▶ TASK DETAILS: Return every line of the data below exactly, but do not include the images.

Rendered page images

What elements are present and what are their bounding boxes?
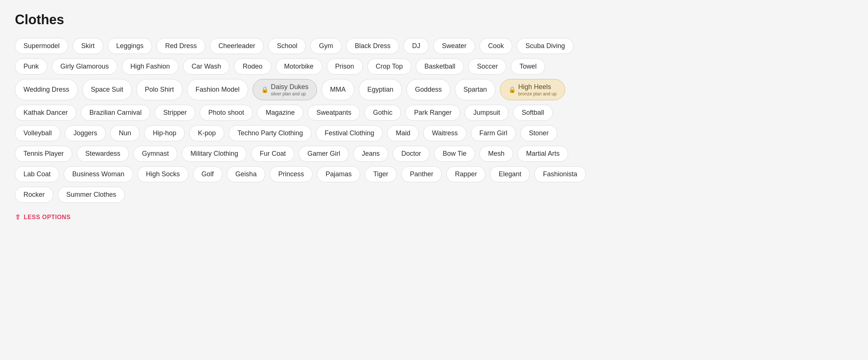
tag-hip-hop[interactable]: Hip-hop (144, 125, 185, 141)
tag-park-ranger[interactable]: Park Ranger (405, 105, 460, 121)
tag-princess[interactable]: Princess (270, 166, 313, 182)
tag-gym[interactable]: Gym (310, 38, 342, 54)
tag-gothic[interactable]: Gothic (364, 105, 401, 121)
tag-motorbike[interactable]: Motorbike (276, 59, 322, 75)
tag-doctor[interactable]: Doctor (393, 146, 430, 162)
tag-cook[interactable]: Cook (479, 38, 512, 54)
tag-tiger[interactable]: Tiger (365, 166, 397, 182)
tag-high-fashion[interactable]: High Fashion (122, 59, 178, 75)
tag-joggers[interactable]: Joggers (65, 125, 106, 141)
tag-label: Leggings (116, 42, 143, 50)
tag-label: MMA (330, 86, 346, 94)
chevron-up-icon: ⇧ (15, 213, 21, 221)
tag-towel[interactable]: Towel (511, 59, 545, 75)
tag-fur-coat[interactable]: Fur Coat (251, 146, 294, 162)
tag-label: Daisy Dukes (271, 83, 308, 91)
tag-label: Joggers (73, 129, 97, 137)
tag-daisy-dukes[interactable]: 🔒Daisy Dukessilver plan and up (253, 79, 317, 100)
tag-sweatpants[interactable]: Sweatpants (308, 105, 360, 121)
tag-basketball[interactable]: Basketball (416, 59, 464, 75)
tag-bow-tie[interactable]: Bow Tie (434, 146, 475, 162)
tag-panther[interactable]: Panther (401, 166, 442, 182)
tag-fashionista[interactable]: Fashionista (534, 166, 586, 182)
tag-rodeo[interactable]: Rodeo (234, 59, 271, 75)
tag-gymnast[interactable]: Gymnast (133, 146, 177, 162)
tag-k-pop[interactable]: K-pop (189, 125, 224, 141)
tag-punk[interactable]: Punk (15, 59, 47, 75)
tag-egyptian[interactable]: Egyptian (359, 79, 402, 100)
page-title: Clothes (15, 12, 853, 28)
tag-label: Gothic (373, 109, 392, 117)
tag-sweater[interactable]: Sweater (433, 38, 475, 54)
tag-techno-party[interactable]: Techno Party Clothing (229, 125, 311, 141)
tag-wedding-dress[interactable]: Wedding Dress (15, 79, 78, 100)
tag-softball[interactable]: Softball (513, 105, 552, 121)
tag-label: School (277, 42, 297, 50)
tag-rocker[interactable]: Rocker (15, 187, 53, 203)
tag-label: Stripper (163, 109, 187, 117)
tag-magazine[interactable]: Magazine (257, 105, 303, 121)
tag-waitress[interactable]: Waitress (423, 125, 466, 141)
tag-brazilian-carnival[interactable]: Brazilian Carnival (81, 105, 150, 121)
tag-prison[interactable]: Prison (327, 59, 363, 75)
tag-label: Mesh (488, 150, 504, 158)
tag-label: Egyptian (367, 86, 393, 94)
tag-stewardess[interactable]: Stewardess (77, 146, 129, 162)
tag-red-dress[interactable]: Red Dress (156, 38, 205, 54)
tag-label: Golf (202, 170, 214, 178)
tag-cheerleader[interactable]: Cheerleader (210, 38, 264, 54)
tag-summer-clothes[interactable]: Summer Clothes (58, 187, 125, 203)
tag-jumpsuit[interactable]: Jumpsuit (465, 105, 509, 121)
tag-sublabel: silver plan and up (271, 92, 306, 96)
tag-label: Geisha (235, 170, 257, 178)
tag-high-heels[interactable]: 🔒High Heelsbronze plan and up (500, 79, 565, 100)
tag-nun[interactable]: Nun (110, 125, 140, 141)
tag-spartan[interactable]: Spartan (455, 79, 495, 100)
tag-goddess[interactable]: Goddess (406, 79, 450, 100)
tag-school[interactable]: School (268, 38, 306, 54)
tag-stripper[interactable]: Stripper (155, 105, 195, 121)
tag-volleyball[interactable]: Volleyball (15, 125, 60, 141)
tag-stoner[interactable]: Stoner (520, 125, 557, 141)
tag-jeans[interactable]: Jeans (353, 146, 388, 162)
tag-scuba-diving[interactable]: Scuba Diving (517, 38, 573, 54)
tag-fashion-model[interactable]: Fashion Model (187, 79, 248, 100)
tag-black-dress[interactable]: Black Dress (346, 38, 399, 54)
tag-kathak-dancer[interactable]: Kathak Dancer (15, 105, 76, 121)
less-options-button[interactable]: ⇧ LESS OPTIONS (15, 213, 71, 221)
tag-tennis-player[interactable]: Tennis Player (15, 146, 72, 162)
tag-martial-arts[interactable]: Martial Arts (517, 146, 568, 162)
tag-high-socks[interactable]: High Socks (137, 166, 189, 182)
tag-girly-glamorous[interactable]: Girly Glamorous (52, 59, 117, 75)
tag-dj[interactable]: DJ (403, 38, 429, 54)
tag-soccer[interactable]: Soccer (468, 59, 506, 75)
tag-space-suit[interactable]: Space Suit (82, 79, 132, 100)
tag-leggings[interactable]: Leggings (108, 38, 152, 54)
tag-label: DJ (412, 42, 420, 50)
tag-geisha[interactable]: Geisha (227, 166, 265, 182)
tag-label: Lab Coat (23, 170, 51, 178)
tag-mesh[interactable]: Mesh (479, 146, 513, 162)
tag-elegant[interactable]: Elegant (490, 166, 530, 182)
tag-golf[interactable]: Golf (193, 166, 222, 182)
tag-mma[interactable]: MMA (321, 79, 354, 100)
tag-farm-girl[interactable]: Farm Girl (471, 125, 516, 141)
tag-supermodel[interactable]: Supermodel (15, 38, 68, 54)
tag-label: Bow Tie (443, 150, 466, 158)
tag-label: K-pop (198, 129, 216, 137)
tag-polo-shirt[interactable]: Polo Shirt (136, 79, 183, 100)
tag-gamer-girl[interactable]: Gamer Girl (299, 146, 349, 162)
tag-rapper[interactable]: Rapper (446, 166, 485, 182)
tag-pajamas[interactable]: Pajamas (317, 166, 360, 182)
tag-military-clothing[interactable]: Military Clothing (182, 146, 247, 162)
tag-crop-top[interactable]: Crop Top (367, 59, 412, 75)
tag-label: Business Woman (72, 170, 124, 178)
tag-festival-clothing[interactable]: Festival Clothing (316, 125, 383, 141)
tag-photo-shoot[interactable]: Photo shoot (200, 105, 253, 121)
tag-business-woman[interactable]: Business Woman (64, 166, 133, 182)
tag-car-wash[interactable]: Car Wash (183, 59, 229, 75)
tag-label: Black Dress (355, 42, 390, 50)
tag-lab-coat[interactable]: Lab Coat (15, 166, 59, 182)
tag-maid[interactable]: Maid (387, 125, 419, 141)
tag-skirt[interactable]: Skirt (73, 38, 103, 54)
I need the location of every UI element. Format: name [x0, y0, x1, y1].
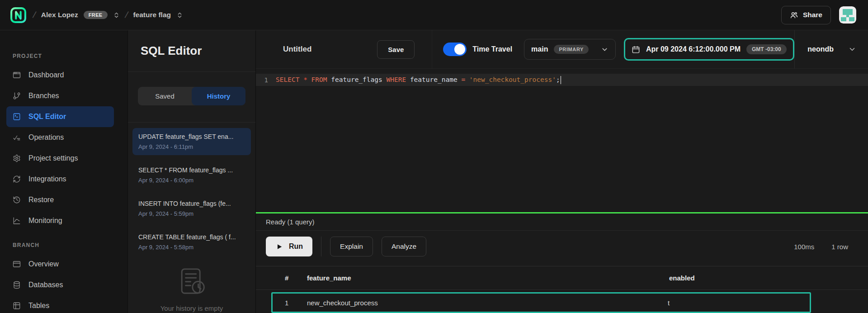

▶ EXERCISE OUTPUT:
What elements are present and what are their bounding boxes?
tag-hip-hop[interactable]: Hip-hop (144, 125, 185, 141)
tag-park-ranger[interactable]: Park Ranger (405, 105, 460, 121)
tag-princess[interactable]: Princess (270, 166, 313, 182)
tag-gym[interactable]: Gym (310, 38, 342, 54)
tag-gothic[interactable]: Gothic (364, 105, 401, 121)
tag-motorbike[interactable]: Motorbike (276, 59, 322, 75)
tag-doctor[interactable]: Doctor (393, 146, 430, 162)
tag-cook[interactable]: Cook (479, 38, 512, 54)
tag-tiger[interactable]: Tiger (365, 166, 397, 182)
tag-high-fashion[interactable]: High Fashion (122, 59, 178, 75)
tag-joggers[interactable]: Joggers (65, 125, 106, 141)
tag-label: Leggings (116, 42, 143, 50)
tag-label: MMA (330, 86, 346, 94)
chevron-up-icon: ⇧ (15, 213, 21, 221)
tag-towel[interactable]: Towel (511, 59, 545, 75)
tag-fur-coat[interactable]: Fur Coat (251, 146, 294, 162)
tag-label: Daisy Dukes (271, 83, 308, 91)
tag-label: Joggers (73, 129, 97, 137)
tag-daisy-dukes[interactable]: 🔒Daisy Dukessilver plan and up (253, 79, 317, 100)
tag-sweatpants[interactable]: Sweatpants (308, 105, 360, 121)
tag-basketball[interactable]: Basketball (416, 59, 464, 75)
tag-bow-tie[interactable]: Bow Tie (434, 146, 475, 162)
tag-panther[interactable]: Panther (401, 166, 442, 182)
tag-fashionista[interactable]: Fashionista (534, 166, 586, 182)
tag-rodeo[interactable]: Rodeo (234, 59, 271, 75)
tag-gymnast[interactable]: Gymnast (133, 146, 177, 162)
tag-k-pop[interactable]: K-pop (189, 125, 224, 141)
tag-punk[interactable]: Punk (15, 59, 47, 75)
tag-egyptian[interactable]: Egyptian (359, 79, 402, 100)
page-title: Clothes (15, 12, 853, 28)
tag-label: Gothic (373, 109, 392, 117)
tag-sweater[interactable]: Sweater (433, 38, 475, 54)
tag-techno-party[interactable]: Techno Party Clothing (229, 125, 311, 141)
tag-wedding-dress[interactable]: Wedding Dress (15, 79, 78, 100)
tag-softball[interactable]: Softball (513, 105, 552, 121)
tag-label: School (277, 42, 297, 50)
tag-rocker[interactable]: Rocker (15, 187, 53, 203)
tag-label: Stripper (163, 109, 187, 117)
tag-magazine[interactable]: Magazine (257, 105, 303, 121)
tag-waitress[interactable]: Waitress (423, 125, 466, 141)
tag-brazilian-carnival[interactable]: Brazilian Carnival (81, 105, 150, 121)
tag-prison[interactable]: Prison (327, 59, 363, 75)
tag-label: Mesh (488, 150, 504, 158)
tag-label: Egyptian (367, 86, 393, 94)
tag-stewardess[interactable]: Stewardess (77, 146, 129, 162)
tag-red-dress[interactable]: Red Dress (156, 38, 205, 54)
tag-label: Golf (202, 170, 214, 178)
tag-cheerleader[interactable]: Cheerleader (210, 38, 264, 54)
tag-summer-clothes[interactable]: Summer Clothes (58, 187, 125, 203)
tag-jumpsuit[interactable]: Jumpsuit (465, 105, 509, 121)
tag-sublabel: silver plan and up (271, 92, 306, 96)
tag-label: Geisha (235, 170, 257, 178)
tag-high-heels[interactable]: 🔒High Heelsbronze plan and up (500, 79, 565, 100)
tag-nun[interactable]: Nun (110, 125, 140, 141)
tag-spartan[interactable]: Spartan (455, 79, 495, 100)
tag-goddess[interactable]: Goddess (406, 79, 450, 100)
tag-school[interactable]: School (268, 38, 306, 54)
tag-stripper[interactable]: Stripper (155, 105, 195, 121)
tag-volleyball[interactable]: Volleyball (15, 125, 60, 141)
tag-stoner[interactable]: Stoner (520, 125, 557, 141)
tag-jeans[interactable]: Jeans (353, 146, 388, 162)
tag-scuba-diving[interactable]: Scuba Diving (517, 38, 573, 54)
tag-fashion-model[interactable]: Fashion Model (187, 79, 248, 100)
tag-black-dress[interactable]: Black Dress (346, 38, 399, 54)
tag-kathak-dancer[interactable]: Kathak Dancer (15, 105, 76, 121)
less-options-button[interactable]: ⇧ LESS OPTIONS (15, 213, 71, 221)
tag-tennis-player[interactable]: Tennis Player (15, 146, 72, 162)
tag-martial-arts[interactable]: Martial Arts (517, 146, 568, 162)
tag-high-socks[interactable]: High Socks (137, 166, 189, 182)
tag-girly-glamorous[interactable]: Girly Glamorous (52, 59, 117, 75)
tag-dj[interactable]: DJ (403, 38, 429, 54)
tag-soccer[interactable]: Soccer (468, 59, 506, 75)
tag-space-suit[interactable]: Space Suit (82, 79, 132, 100)
tag-leggings[interactable]: Leggings (108, 38, 152, 54)
tag-label: DJ (412, 42, 420, 50)
tag-geisha[interactable]: Geisha (227, 166, 265, 182)
tag-label: Lab Coat (23, 170, 51, 178)
tag-mesh[interactable]: Mesh (479, 146, 513, 162)
tag-elegant[interactable]: Elegant (490, 166, 530, 182)
tag-golf[interactable]: Golf (193, 166, 222, 182)
tag-mma[interactable]: MMA (321, 79, 354, 100)
tag-farm-girl[interactable]: Farm Girl (471, 125, 516, 141)
tag-supermodel[interactable]: Supermodel (15, 38, 68, 54)
tag-label: Bow Tie (443, 150, 466, 158)
tag-label: K-pop (198, 129, 216, 137)
tag-polo-shirt[interactable]: Polo Shirt (136, 79, 183, 100)
tag-gamer-girl[interactable]: Gamer Girl (299, 146, 349, 162)
tag-rapper[interactable]: Rapper (446, 166, 485, 182)
tag-pajamas[interactable]: Pajamas (317, 166, 360, 182)
tag-military-clothing[interactable]: Military Clothing (182, 146, 247, 162)
tag-crop-top[interactable]: Crop Top (367, 59, 412, 75)
tag-label: Business Woman (72, 170, 124, 178)
tag-festival-clothing[interactable]: Festival Clothing (316, 125, 383, 141)
tag-photo-shoot[interactable]: Photo shoot (200, 105, 253, 121)
tag-business-woman[interactable]: Business Woman (64, 166, 133, 182)
tag-car-wash[interactable]: Car Wash (183, 59, 229, 75)
tag-label: Black Dress (355, 42, 390, 50)
tag-lab-coat[interactable]: Lab Coat (15, 166, 59, 182)
tag-maid[interactable]: Maid (387, 125, 419, 141)
tag-skirt[interactable]: Skirt (73, 38, 103, 54)
I need the location of every UI element. Format: name [x0, y0, x1, y1].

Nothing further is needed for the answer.